Infra 4G da On ficará por conta da Huawei. Foto: divulgação.

A On Telecomunicações e a Huawei anunciaram durante o Mobile World Congress (MWC) 2013, em Barcelona, uma parceria para fornecer tecnologia 4G no Brasil.

A Huawei fornecerá a infraestrutura para que a operação seja iniciada no interior do estado de São Paulo, onde a On atenderá inicialmente 133 cidades, para uma população estimada em 10 milhões na primeira fase.

No entanto a operadora, que participou do leilão do 4G na metade do ano passado, tem planos de expandir rapidamente sua atuação.

Com foco na ampliação de suas operações para outras regiões do Brasil, a ON estudará aquisições e participações em concorrências públicas e privadas.

Um exemplo seria o da Vivo, cujo presidente Antônio Carlos Valente, pronunciou recentemente que poderia compartilhar sua estrutura 4G com outras operadoras para reduzir custos.

A On venderá modem e roteador por meio de lojas online, que podem ser enviados pelo correio, ou por grandes varejistas, com os quais negocia.

A tecnologia utilizada pela On é a TD-LTE, desenvolvida especificamente para serviços de dados em alta velocidade em redes sem fio.

“O foco da empresa é entregar internet de qualidade, garantir velocidade, latência e disponibilidade, para proporcionar a melhor experiência de navegação”, declara Fares Nassar, CEO da On Telecom.

A tecnologia fornecida pela Huawei possibilita que a operação seja viabilizada de maneira que sejam atendidas as populações de grandes condomínios bem como de regiões pouco habitadas.

Inicialmente, as duas empresas somam 20 torres em operação, além das redes de MMDS já existentes da On.  

Criada no ano 2012, a On Telecomunicações tem como sócios a Quattro Consultoria em Telecomunicações, dos investidores Fares Nassar e Zaki Rakib, e a Quantum Strategic Partners, do investidor americano George Soros.

CORRENDO POR FORA

Com a investida, a On mostra suas garras para se tornar uma nova força no 4G, tecnologia ainda incipiente.

Das quatro principais operadoras do país, só a Claro lançou oficialmente sua operação comercial, ainda que em poucas cidades (Curitiba, Recife, Paraty, Campos do Jordão, Angra dos Reis e Brasília).

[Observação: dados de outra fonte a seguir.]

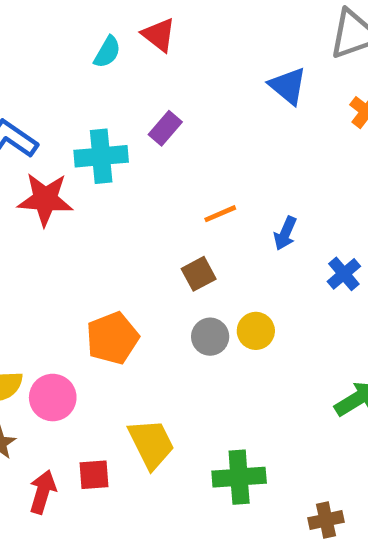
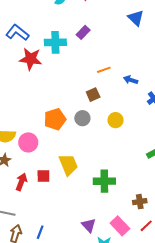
blue arrow: (285, 233) -> (131, 80), turned 80
gray circle: (210, 337) -> (82, 118), moved

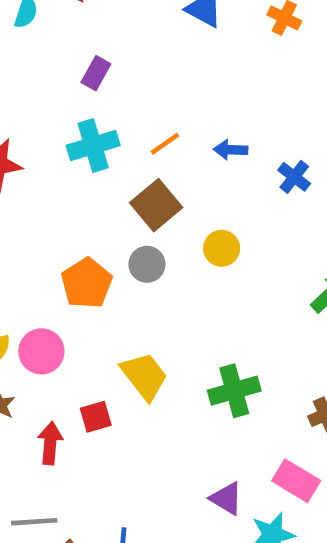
cyan cross: (55, 42) -> (93, 145), moved
brown square: (93, 95) -> (156, 205), size x1.5

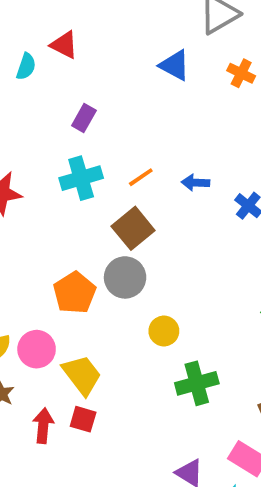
yellow circle: (222, 248) -> (164, 331), moved
gray circle: (147, 264) -> (125, 277), size x1.4
yellow trapezoid: (144, 376) -> (82, 375), moved
red square: (96, 417) -> (83, 419), moved, turned 32

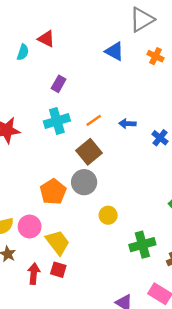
green cross: (197, 383) -> (142, 245), moved

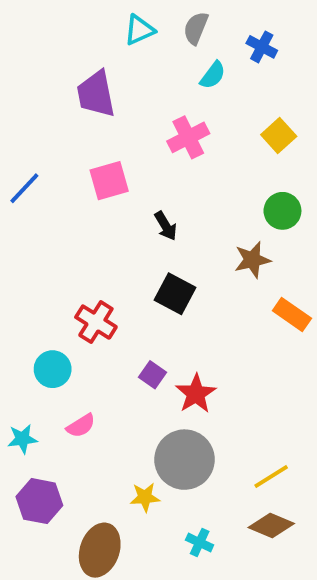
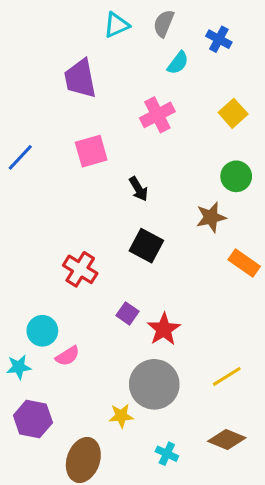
cyan circle: (53, 369) -> (42, 331), moved
yellow line: (271, 477) -> (227, 376), moved

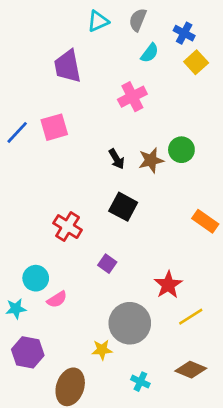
yellow square: (233, 113) -> (196, 62), moved
pink square: (91, 151) -> (54, 127), moved
green circle: (236, 176) -> (181, 150), moved
brown star: (211, 217) -> (151, 160), moved
red star: (164, 329) -> (168, 285), moved

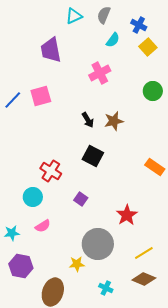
green circle: (181, 150) -> (153, 91), moved
cyan circle: (36, 278) -> (33, 197), moved
yellow line: (191, 317) -> (144, 253), moved

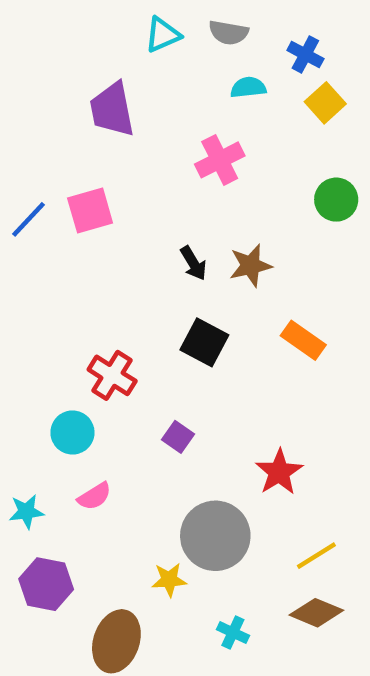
gray semicircle: (104, 15) -> (229, 33), turned -102
cyan semicircle: (113, 40) -> (248, 87), turned -133
orange rectangle: (155, 167) -> (303, 340), moved

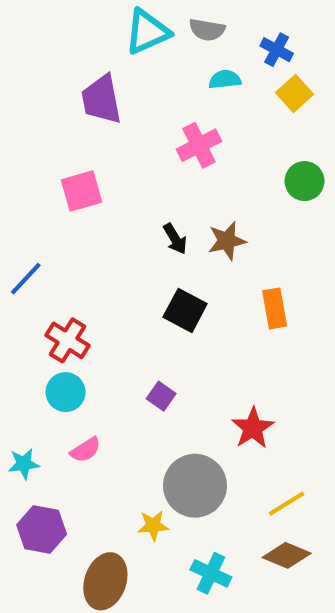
cyan triangle: (163, 35) -> (147, 32), size x1.4
blue line: (29, 219) -> (26, 279), moved
orange rectangle: (303, 340) -> (275, 308), turned 45
red cross: (112, 375) -> (68, 340), moved
cyan cross: (233, 632) -> (211, 573), size x1.4

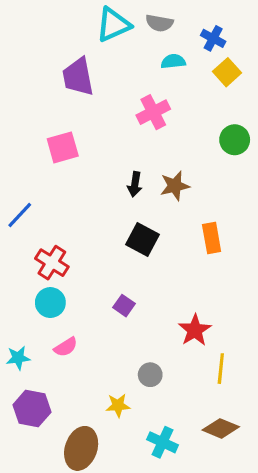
black arrow: (175, 239) -> (135, 184), turned 40
gray circle: (195, 486) -> (150, 375), size x0.5
yellow line: (287, 504) -> (221, 369), moved, turned -52

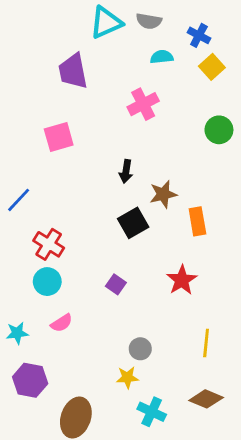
brown star: (175, 186) -> (163, 194), moved
black square: (143, 240) -> (133, 223), turned 32
red star: (195, 330) -> (182, 280), moved
yellow star: (118, 405) -> (127, 377), moved

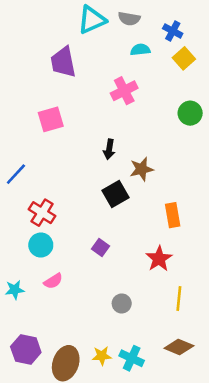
orange rectangle: (197, 221) -> (173, 215), moved
red star: (182, 280) -> (159, 259), moved
yellow star: (127, 377) -> (102, 356), moved
purple hexagon: (30, 380) -> (26, 350), moved

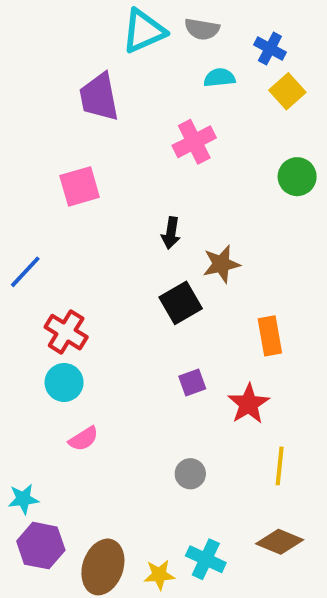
purple square: (101, 247) -> (192, 382), moved, turned 35
cyan star: (15, 290) -> (23, 499), moved
yellow star: (102, 356) -> (159, 575), moved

Embora a Anatel já tenha liberado a frequência de 2,5GHz para o serviço, os esforços das telecoms ainda estão tímidos.

A troca pela nova tecnologia exige um grande investimento em estrutura por parte das operadoras, sendo que apenas agora os investimentos em 3G começaram a gerar retorno.

Enquanto isso, as copas - Confederações e do Mundo - se avizinham e os prazos para a implantação do 4G - serviço considerado indispensável para estes eventos - se encurtam.

A chegada de novas operadoras neste jogo pode dar um novo gás no processo.

O foco no interior paulista também pode ser uma cartada de mestre para a On. Segundo dados do Estadão, em 2012 a região superou a Grande São Paulo em mercado consumidor.

No ano passado, a região movimentou aproximadamente R$ 382,3 bilhões, cerca de 50,2% do total do estado de São Paulo.

HUAWEI
Expandindo sua participação nas telecomunicações no país, o 4G é a grande aposta da gigante chinesa para o Brasil, depois de um 2012 fraco.

No país, a empresa fechou 2012 com uma receita de R$ 800 milhões, uma queda de 27% em relação a 2011, no qual faturou R$ 1,1 bilhão no Brasil.

A Huawei será responsável pelos equipamentos em 40% da estrutura da Vivo, 38% da Claro e 25% da rede da TIM.

A fabricante tem contratos fechados com as operadoras para fornecer parte de suas estruturas para as novas redes de internet móvel, o que deve aumentar "um pouco" o resultado da empresa em 2013.